# [WHAT NEEDS TO BE DONE]
Reproduce the entries in full. Exclude all images from the copy.

Page-level text extractions:
▶

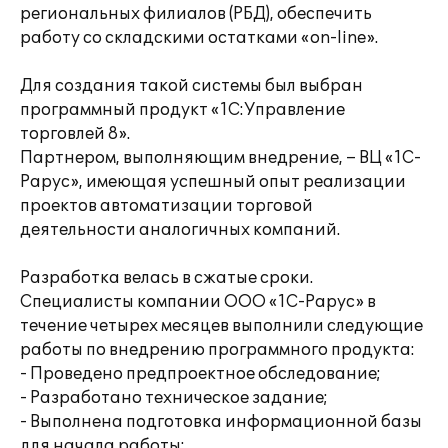
региональных филиалов (РБД), обеспечить
работу со складскими остатками «on-line».
Для создания такой системы был выбран
программный продукт «1С:Управление
торговлей 8».
Партнером, выполняющим внедрение, – ВЦ «1С-
Рарус», имеющая успешный опыт реализации
проектов автоматизации торговой
деятельности аналогичных компаний.
Разработка велась в сжатые сроки.
Специалисты компании ООО «1С-Рарус» в
течение четырех месяцев выполнили следующие
работы по внедрению программного продукта:
- Проведено предпроектное обследование;
- Разработано техническое задание;
- Выполнена подготовка информационной базы
для начала работы;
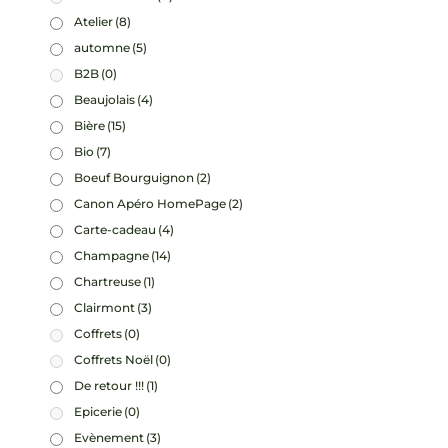
Atelier
(8)
automne
(5)
B2B
(0)
Beaujolais
(4)
Bière
(15)
Bio
(7)
Boeuf Bourguignon
(2)
Canon Apéro HomePage
(2)
Carte-cadeau
(4)
Champagne
(14)
Chartreuse
(1)
Clairmont
(3)
Coffrets
(0)
Coffrets Noël
(0)
De retour !!!
(1)
Epicerie
(0)
Evènement
(3)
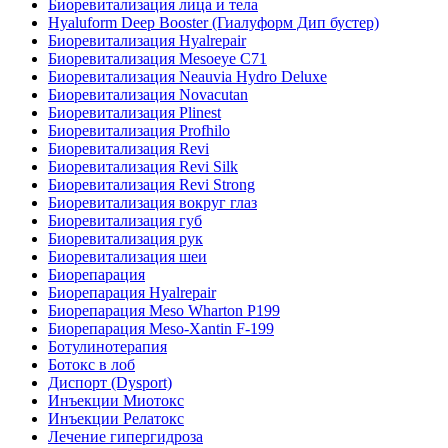
Биоревитализация лица и тела
Hyaluform Deep Booster (Гиалуформ Дип бустер)
Биоревитализация Hyalrepair
Биоревитализация Mesoeye C71
Биоревитализация Neauvia Hydro Deluxe
Биоревитализация Novacutan
Биоревитализация Plinest
Биоревитализация Profhilo
Биоревитализация Revi
Биоревитализация Revi Silk
Биоревитализация Revi Strong
Биоревитализация вокруг глаз
Биоревитализация губ
Биоревитализация рук
Биоревитализация шеи
Биорепарация
Биорепарация Hyalrepair
Биорепарация Meso Wharton P199
Биорепарация Meso-Xantin F-199
Ботулинотерапия
Ботокс в лоб
Диспорт (Dysport)
Инъекции Миотокс
Инъекции Релатокс
Лечение гипергидроза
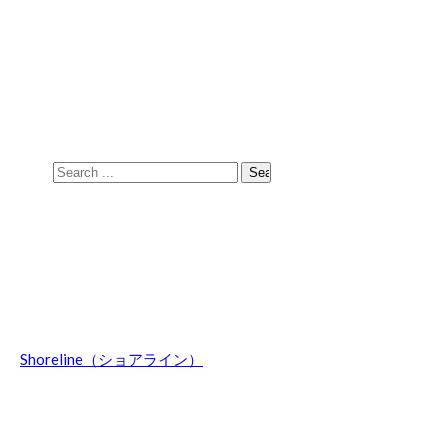
Skip
Skip
to
to
navigation
content
Search
for:
Shoreline（ショアライン）
波乗りのことやマウントウッジサーフボード関連の話題、オ
ーストラリア情報などを日々綴ってます。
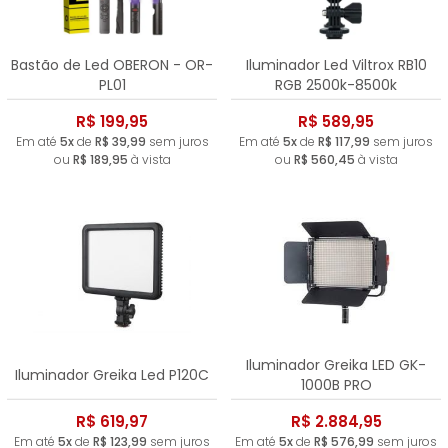
Bastão de Led OBERON - OR-
Iluminador Led Viltrox RB10
PL01
RGB 2500k-8500k
R$ 199,95
R$ 589,95
Em até
5x
de
R$ 39,99
sem juros
Em até
5x
de
R$ 117,99
sem juros
ou
R$ 189,95
à vista
ou
R$ 560,45
à vista
Iluminador Greika LED GK-
Iluminador Greika Led P120C
1000B PRO
R$ 619,97
R$ 2.884,95
Em até
5x
de
R$ 123,99
sem juros
Em até
5x
de
R$ 576,99
sem juros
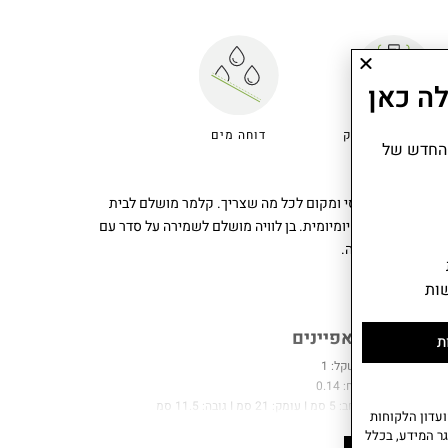
ה כאן
תא מבודד לבקבוק
דוחה מים
 החדש של
50 PENS מחזיר את הסטייל של שנות ה-90 עם עיצוב קלאסי ומקום לכל מה שצריך. קלמר מושלם לבית
גי לצד פרקטיות יומיומית. בן לוויה מושלם לשמירה על סדר עם
טאץ' של נוסטלגיה.
ות
מאפיינים
ת
משקל: 1
נפח: 0.14
רוחב: 5 סמ I עומק: 21 סמ I גובה: 11.5 סמ
עדון הלקוחות
הרכב בד: 100% פוליאסטר ממוחזר. הרכב בד פנימי: 100% פוליאסטר ממוחזר.
ר המידע, בכלל
שנתיים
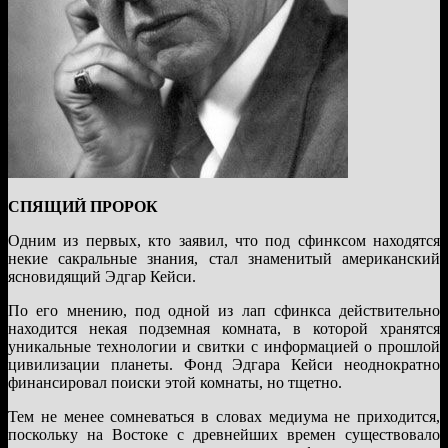
СПЯЩИЙ ПРОРОК
Одним из первых, кто заявил, что под сфинксом находятся
некие сакральные знания, стал знаменитый американский
ясновидящий Эдгар Кейси.
По его мнению, под одной из лап сфинкса действительно
находится некая подземная комната, в которой хранятся
уникальные технологии и свитки с информацией о прошлой
цивилизации планеты. Фонд Эдгара Кейси неоднократно
финансировал поиски этой комнаты, но тщетно.
Тем не менее сомневаться в словах медиума не приходится,
поскольку на Востоке с древнейших времен существовало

◀

# [EXERCISE RESULT]
региональных филиалов (РБД), обеспечить
работу со складскими остатками «on-line».
Для создания такой системы был выбран
программный продукт «1С:Управление
торговлей 8».
Партнером, выполняющим внедрение, – ВЦ «1С-
Рарус», имеющая успешный опыт реализации
проектов автоматизации торговой
деятельности аналогичных компаний.
Разработка велась в сжатые сроки.
Специалисты компании ООО «1С-Рарус» в
течение четырех месяцев выполнили следующие
работы по внедрению программного продукта:
- Проведено предпроектное обследование;
- Разработано техническое задание;
- Выполнена подготовка информационной базы
для начала работы;
Atelier
(8)
automne
(5)
B2B
(0)
Beaujolais
(4)
Bière
(15)
Bio
(7)
Boeuf Bourguignon
(2)
Canon Apéro HomePage
(2)
Carte-cadeau
(4)
Champagne
(14)
Chartreuse
(1)
Clairmont
(3)
Coffrets
(0)
Coffrets Noël
(0)
De retour !!!
(1)
Epicerie
(0)
Evènement
(3)
Биоревитализация лица и тела
Hyaluform Deep Booster (Гиалуформ Дип бустер)
Биоревитализация Hyalrepair
Биоревитализация Mesoeye C71
Биоревитализация Neauvia Hydro Deluxe
Биоревитализация Novacutan
Биоревитализация Plinest
Биоревитализация Profhilo
Биоревитализация Revi
Биоревитализация Revi Silk
Биоревитализация Revi Strong
Биоревитализация вокруг глаз
Биоревитализация губ
Биоревитализация рук
Биоревитализация шеи
Биорепарация
Биорепарация Hyalrepair
Биорепарация Meso Wharton P199
Биорепарация Meso-Xantin F-199
Ботулинотерапия
Ботокс в лоб
Диспорт (Dysport)
Инъекции Миотокс
Инъекции Релатокс
Лечение гипергидроза
Skip
Skip
to
to
navigation
content
Search
for:
Shoreline（ショアライン）
波乗りのことやマウントウッジサーフボード関連の話題、オ
ーストラリア情報などを日々綴ってます。
Bastão de Led OBERON - OR-
Iluminador Led Viltrox RB10
PL01
RGB 2500k-8500k
R$ 199,95
R$ 589,95
Em até
5x
de
R$ 39,99
sem juros
Em até
5x
de
R$ 117,99
sem juros
ou
R$ 189,95
à vista
ou
R$ 560,45
à vista
Iluminador Greika LED GK-
Iluminador Greika Led P120C
1000B PRO
R$ 619,97
R$ 2.884,95
Em até
5x
de
R$ 123,99
sem juros
Em até
5x
de
R$ 576,99
sem juros
ה כאן
תא מבודד לבקבוק
דוחה מים
 החדש של
50 PENS מחזיר את הסטייל של שנות ה-90 עם עיצוב קלאסי ומקום לכל מה שצריך. קלמר מושלם לבית
גי לצד פרקטיות יומיומית. בן לוויה מושלם לשמירה על סדר עם
טאץ' של נוסטלגיה.
ות
מאפיינים
ת
משקל: 1
נפח: 0.14
רוחב: 5 סמ I עומק: 21 סמ I גובה: 11.5 סמ
עדון הלקוחות
הרכב בד: 100% פוליאסטר ממוחזר. הרכב בד פנימי: 100% פוליאסטר ממוחזר.
ר המידע, בכלל
שנתיים
СПЯЩИЙ ПРОРОК
Одним из первых, кто заявил, что под сфинксом находятся
некие сакральные знания, стал знаменитый американский
ясновидящий Эдгар Кейси.
По его мнению, под одной из лап сфинкса действительно
находится некая подземная комната, в которой хранятся
уникальные технологии и свитки с информацией о прошлой
цивилизации планеты. Фонд Эдгара Кейси неоднократно
финансировал поиски этой комнаты, но тщетно.
Тем не менее сомневаться в словах медиума не приходится,
поскольку на Востоке с древнейших времен существовало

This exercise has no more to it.